Title: Identifying Genetic Patterns in Breast Cancer Metastasis with Single-Cell Sequencing

Abstract: The spread of breast cancer to organs such as lung, lymph, brain, and bone accounts for a vast number of cancer related deaths with a median survival of 3 years after metastatic disease diagnosis. It is therefore crucial to find ways to target not only tumor driver mutations but also any drivers of metastasis. To do this, we must first identify both the phenotypic and genotypic patterns in metastasis, a task that is complicated by intratumoral heterogeneity.

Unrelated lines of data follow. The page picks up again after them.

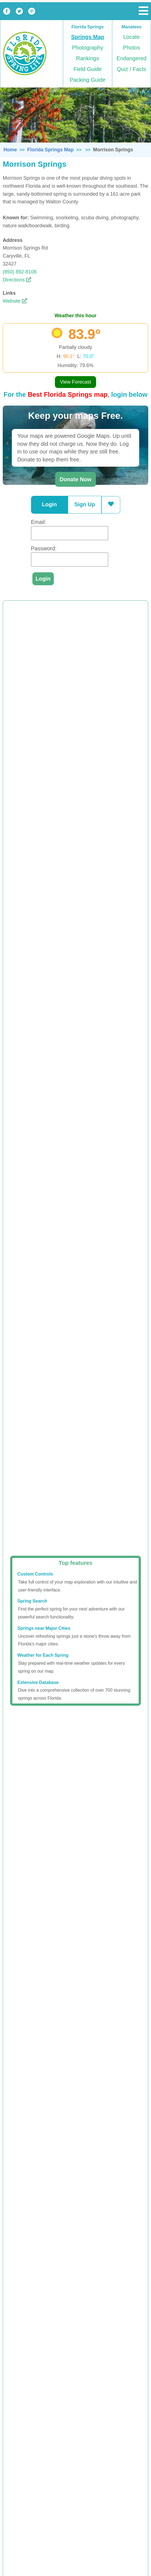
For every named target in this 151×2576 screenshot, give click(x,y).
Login (49, 504)
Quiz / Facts (131, 69)
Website (15, 301)
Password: (44, 548)
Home (10, 149)
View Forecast (75, 382)
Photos (131, 48)
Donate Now (75, 479)
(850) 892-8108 (20, 272)
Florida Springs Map (50, 149)
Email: (38, 522)
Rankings (87, 58)
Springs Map (87, 37)
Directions (17, 280)
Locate (131, 37)
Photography (87, 48)
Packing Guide (87, 80)
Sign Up (84, 504)
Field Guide (88, 69)
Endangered (132, 58)
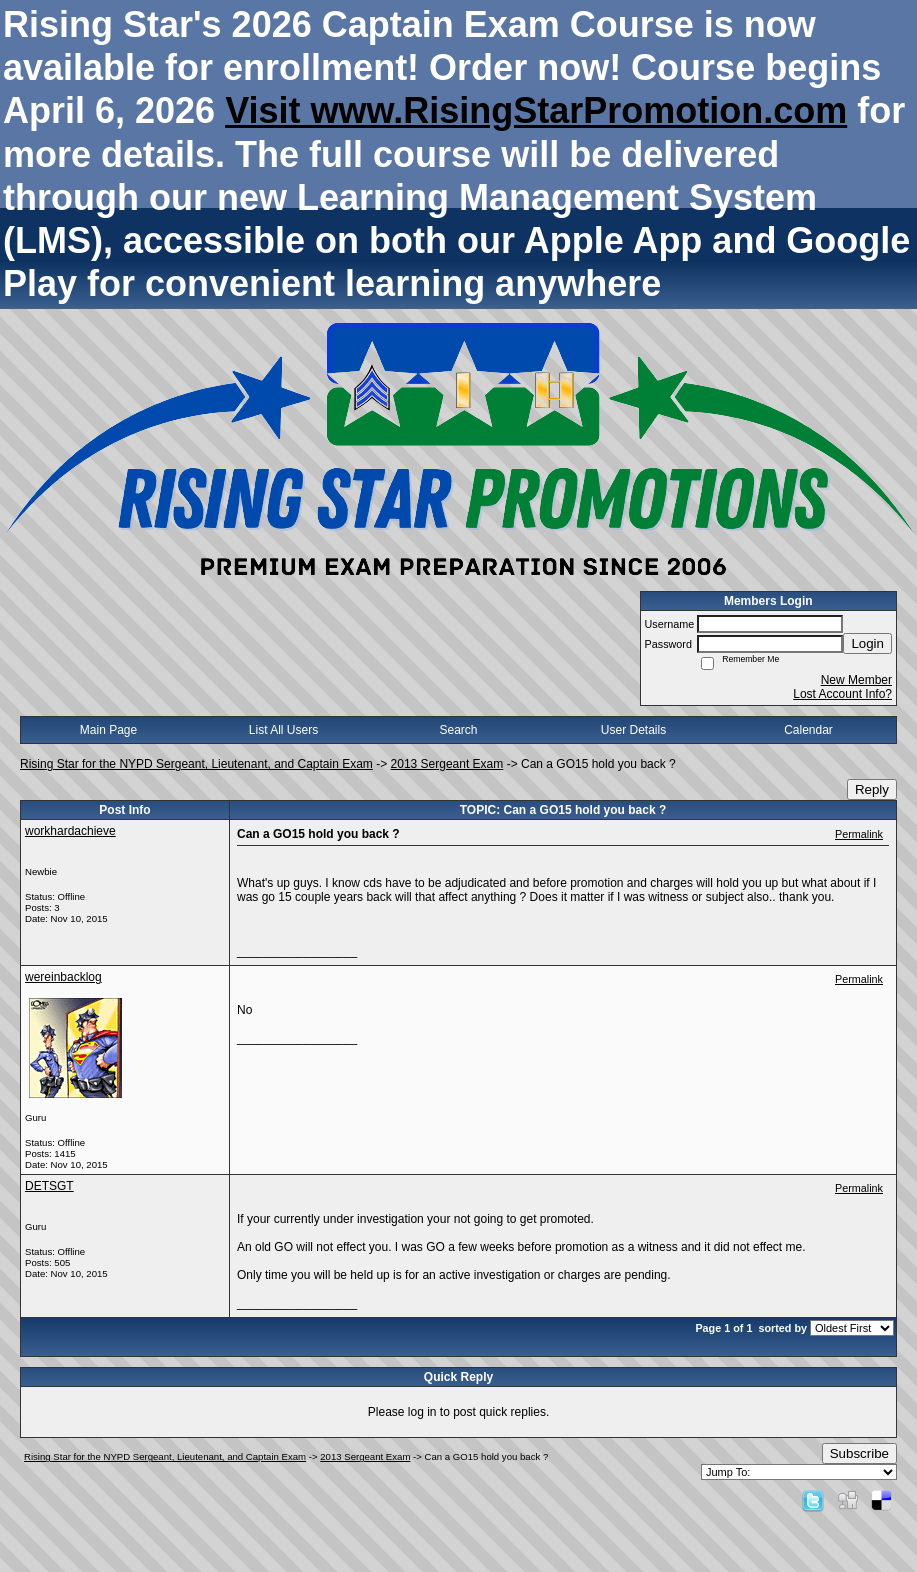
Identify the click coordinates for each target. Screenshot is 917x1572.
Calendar (808, 730)
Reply (872, 789)
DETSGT (49, 1186)
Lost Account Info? (842, 694)
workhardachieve (70, 831)
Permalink (859, 834)
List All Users (283, 730)
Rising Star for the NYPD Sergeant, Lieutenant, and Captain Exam (196, 764)
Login (867, 643)
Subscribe (859, 1453)
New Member (856, 680)
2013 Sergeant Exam (447, 764)
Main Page (108, 730)
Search (458, 730)
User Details (633, 730)
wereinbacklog (63, 977)
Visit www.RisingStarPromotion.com (536, 110)
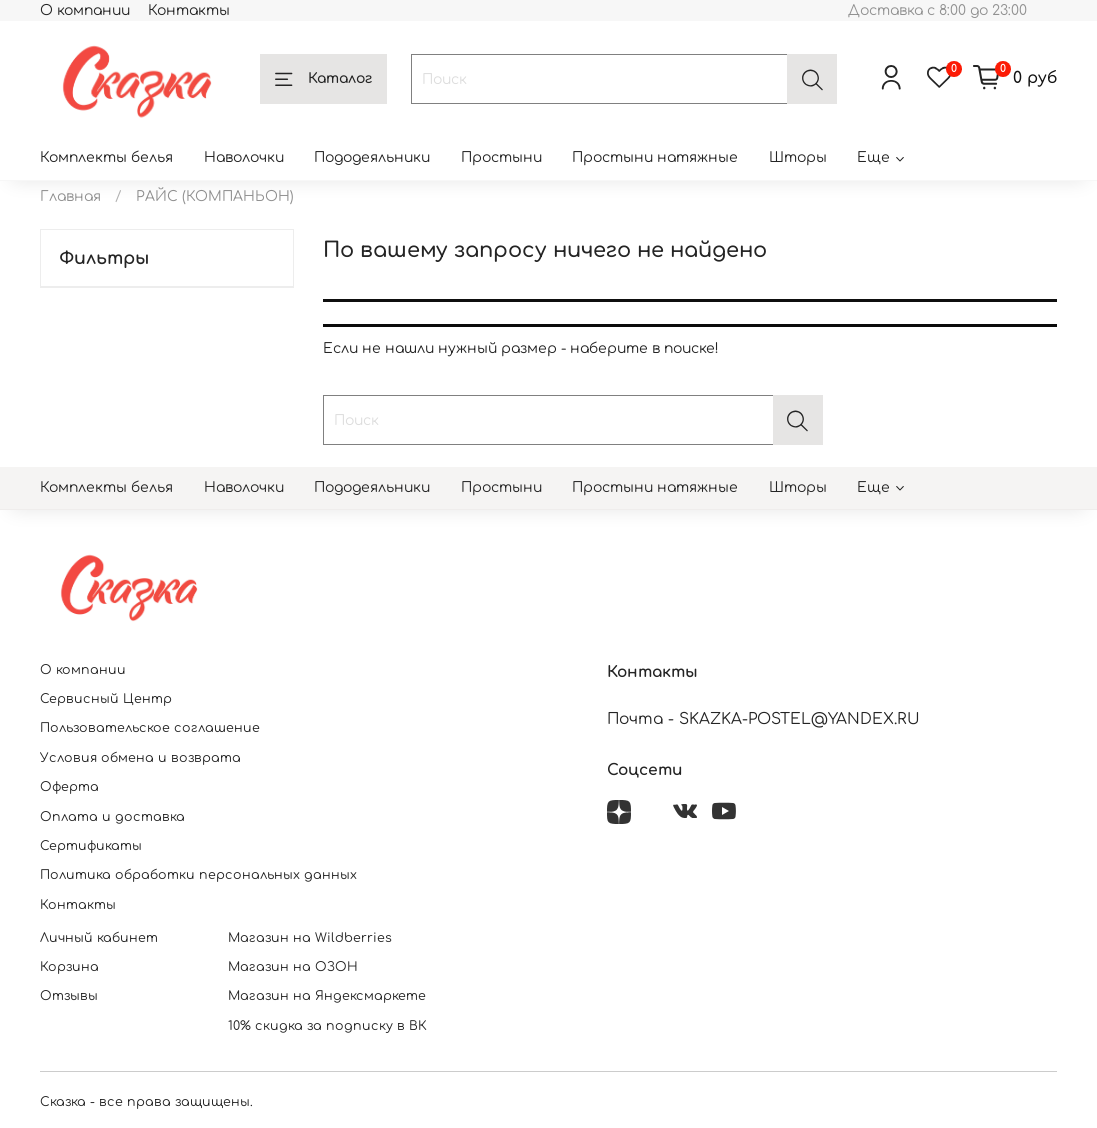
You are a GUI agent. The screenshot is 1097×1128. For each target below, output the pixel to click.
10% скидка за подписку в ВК (327, 1026)
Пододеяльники (372, 157)
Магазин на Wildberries (310, 938)
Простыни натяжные (655, 157)
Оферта (69, 787)
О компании (85, 10)
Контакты (189, 10)
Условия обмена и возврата (140, 758)
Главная (70, 196)
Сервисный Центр (106, 699)
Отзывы (69, 996)
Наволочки (244, 157)
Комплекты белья (106, 157)
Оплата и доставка (112, 817)
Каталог (323, 80)
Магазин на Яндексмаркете (327, 996)
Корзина (69, 967)
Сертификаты (91, 846)
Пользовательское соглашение (150, 728)
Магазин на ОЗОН (293, 967)
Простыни (501, 157)
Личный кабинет (99, 938)
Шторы (798, 157)
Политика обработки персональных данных (198, 875)
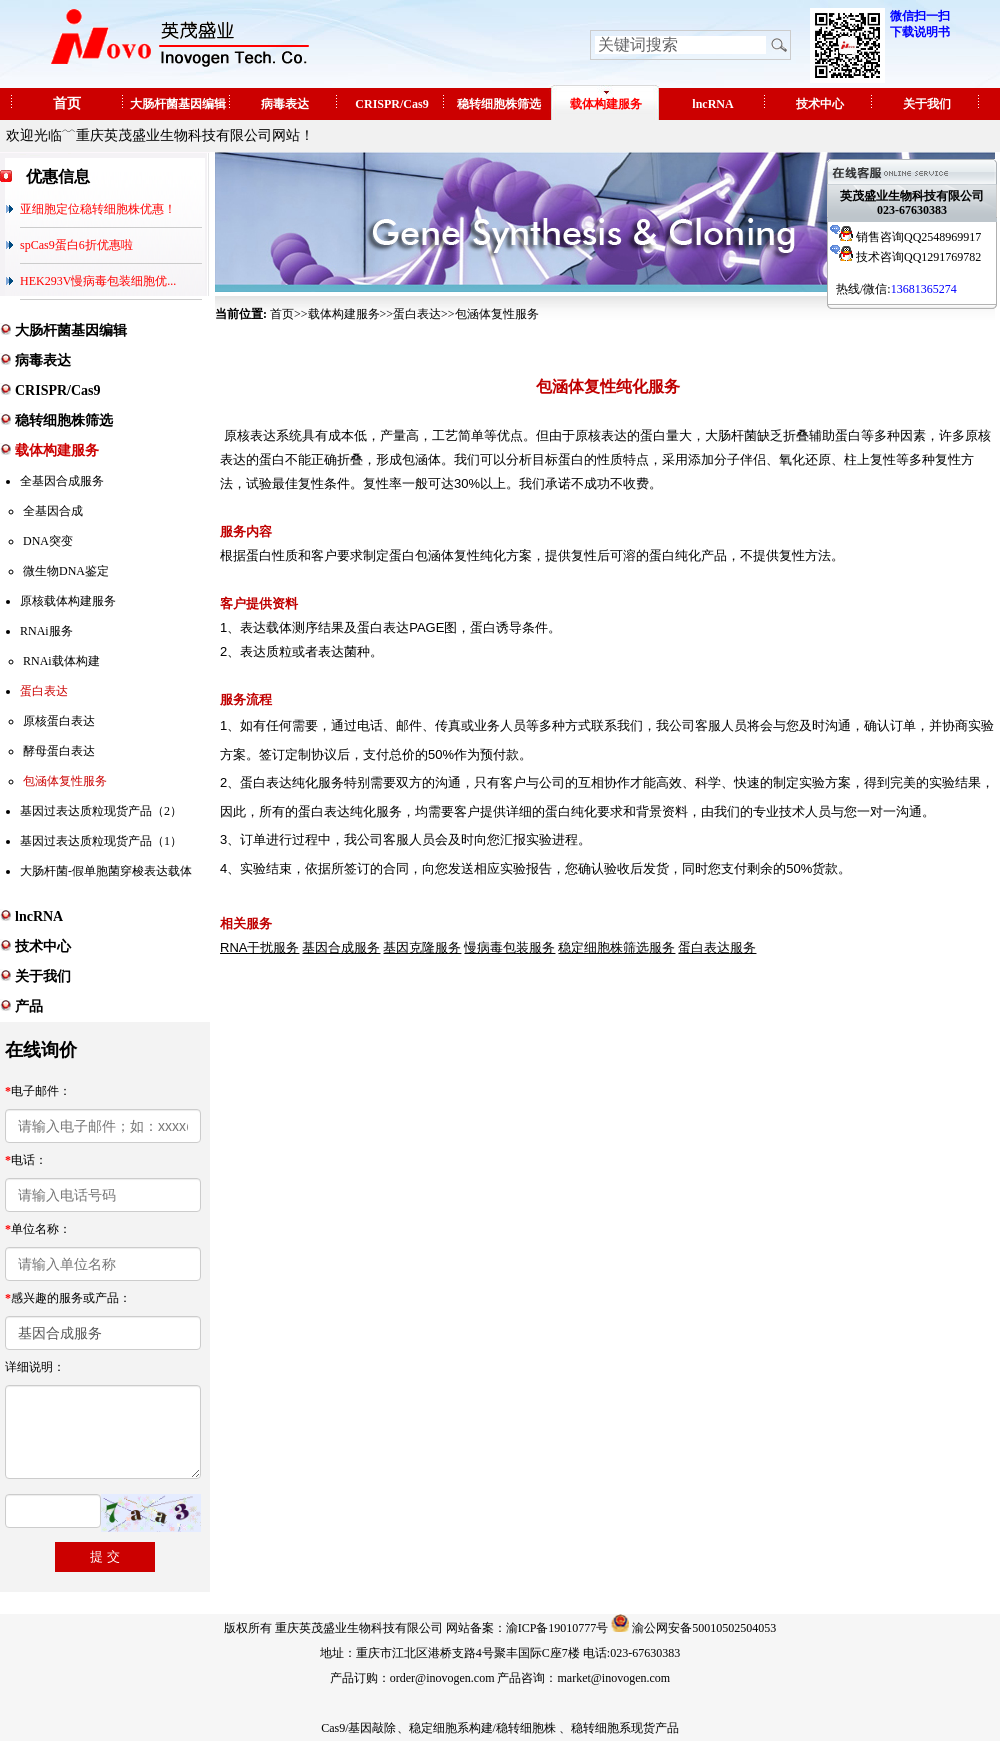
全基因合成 (53, 511)
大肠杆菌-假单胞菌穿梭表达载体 (106, 871)
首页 (67, 103)
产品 (29, 1006)
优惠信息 (58, 176)
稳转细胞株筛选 (499, 104)
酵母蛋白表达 (59, 751)
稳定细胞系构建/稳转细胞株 (482, 1728)
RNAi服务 (46, 631)
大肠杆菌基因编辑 (178, 104)
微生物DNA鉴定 (66, 571)
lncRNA (712, 104)
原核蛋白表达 (59, 721)
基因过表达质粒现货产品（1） (101, 841)
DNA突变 (48, 541)
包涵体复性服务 (65, 781)
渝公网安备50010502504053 (704, 1628)
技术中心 (820, 104)
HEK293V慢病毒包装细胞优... (98, 281)
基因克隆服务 (422, 947)
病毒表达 (285, 104)
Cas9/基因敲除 (358, 1728)
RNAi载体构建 (61, 661)
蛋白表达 (44, 691)
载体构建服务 (606, 104)
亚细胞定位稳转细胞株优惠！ (98, 209)
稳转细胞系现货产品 (625, 1728)
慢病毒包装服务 (509, 947)
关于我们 (927, 104)
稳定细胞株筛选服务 (616, 947)
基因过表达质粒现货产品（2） (101, 811)
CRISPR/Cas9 (391, 104)
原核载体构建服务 (68, 601)
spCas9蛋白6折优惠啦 (76, 245)
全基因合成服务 (62, 481)
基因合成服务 (341, 947)
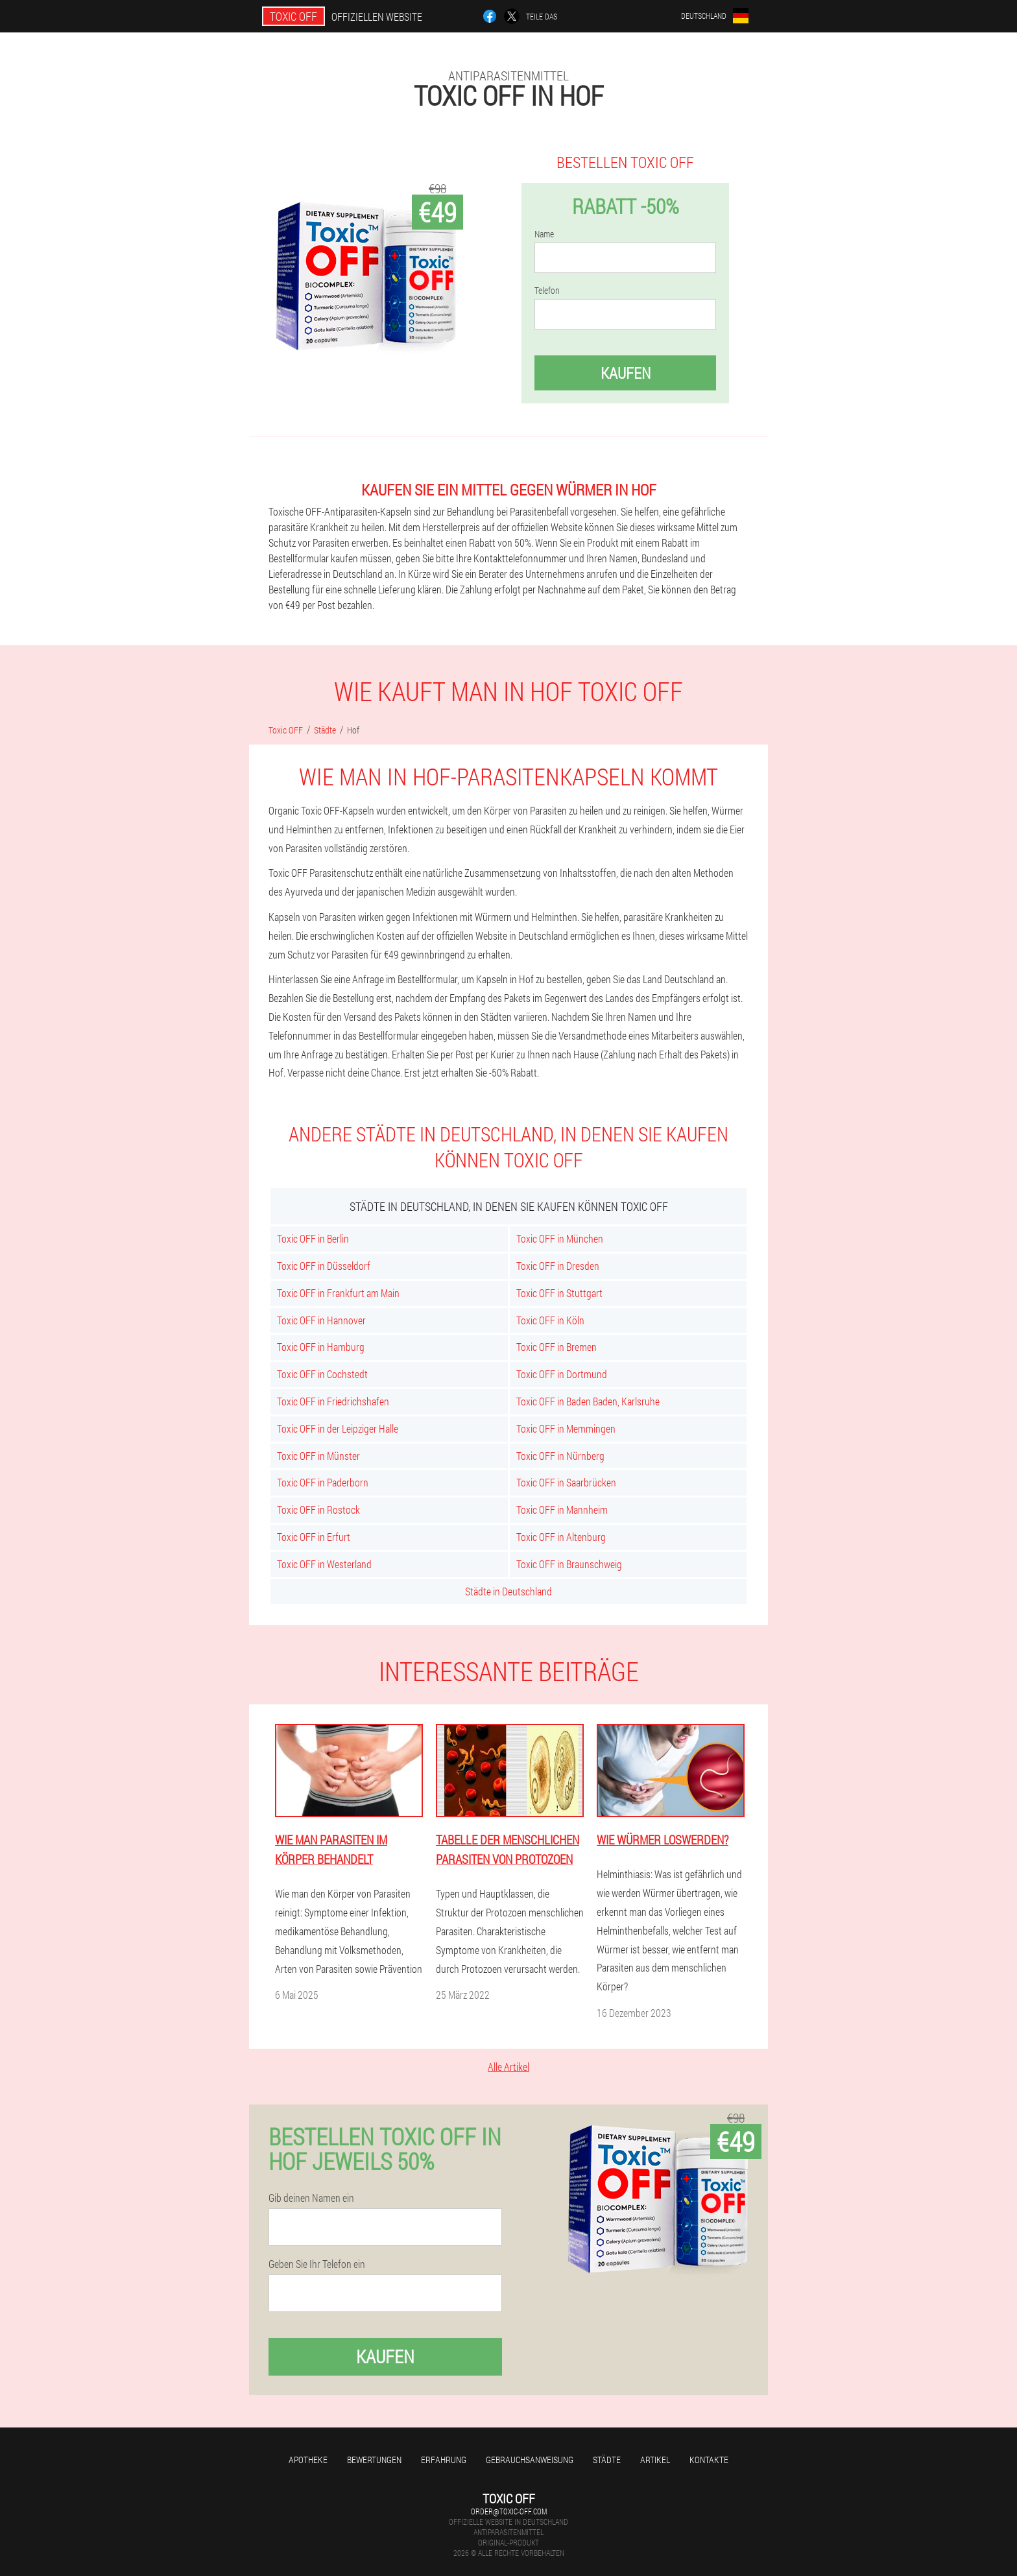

The system our lab uses to study this phenomenon is a patient derived xenograft (PDX) model, which allows us to serially passage a human breast cancer tumor in immunocompromised NOD/SCID mice. We then apply single-cell whole exome sequencing of the tumor xenograft and associated metastases to give a direct readout of which mutations occur together in cells to find sets of mutations shared between individual metastatic cells and individual tumor cells. Further, our approach can better estimate tumor heterogeneity than standard bulk sequencing approaches, giving insight into whether metastatic disease arises from one or many tumor subclones. This presentation will show preliminary results from a shallowly sequenced dataset of 90 tumor cells and 6 lung metastatic cells and focus on experimental design for the project moving forward.